The next release, Teardrops In My Heart, a 1947 C&W hit for The Sons Of The Pioneers, also caused a regional stir on Juin 152 and it too was grabbed by Smash, but the best it could do was a # 63 Hot 100 b/w For You, Sunshine on Smash 1710. They also picked up his fourth Jin single, You Don't Have To Be A Baby To Cry (first a 1950 C&W hit for Ernest Tubb, then a Pop hit for Tennessee Ernie Ford in 1956 and, two years after Joe's effort, a # 3 for The Caravelles), but despite Joe's great rendition, it never made the national charts b/w Till The End Of The World (Jin 157 - Smash 17127).

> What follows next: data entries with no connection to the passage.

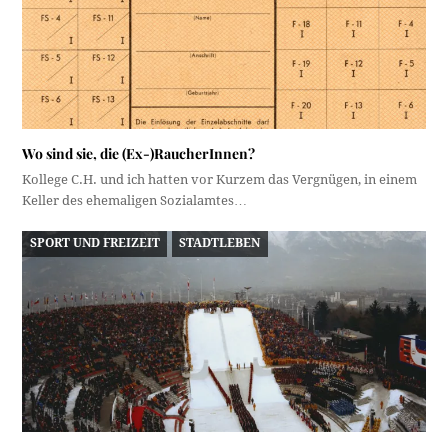
Wo sind sie, die (Ex-)RaucherInnen?
Kollege C.H. und ich hatten vor Kurzem das Vergnügen, in einem
Keller des ehemaligen Sozialamtes…
SPORT UND FREIZEIT
STADTLEBEN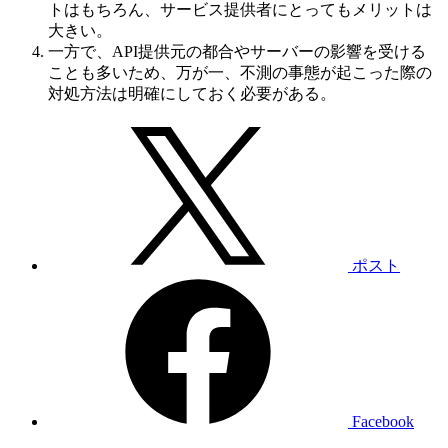
トはもちろん、サービス提供者にとってもメリットは
大きい。
一方で、API提供元の都合やサーバーの影響を受ける
ことも多いため、万が一、不測の事態が起こった際の
対処方法は明確にしておく必要がある。
ポスト
Facebook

Smash maintained an interest in Joe into 1962, by which time he was recording for Princess Records, but none among Little Papoose/Why Did You Say Goodbye? (Princess 4005 - Smash 1745), and Just Because/Little Jewel Of The Veaux Carre (Princess 4010 - Smash 1762) could get him back on the national charts. All the sides mentioned are in this 2-CD set from Ace of London, with their usual quality sound reproduction from original tapes (except the two 1963 Sho-Biz releases for which only vinyl was available) and copious liner notes based upon a late 1970s interview with John Broven, and their usual pictures of 45-rpm records, vintage photos and posters as only Ace can do them. Full details on the other tracks, including those under the name Roosevelt Jones and the 12 he painstakingly cut in the mid-1970s when his health was deteriorating, are included in the notes.
Joe Barry passed away at age 65 in Cut-Off on August 31, 2004.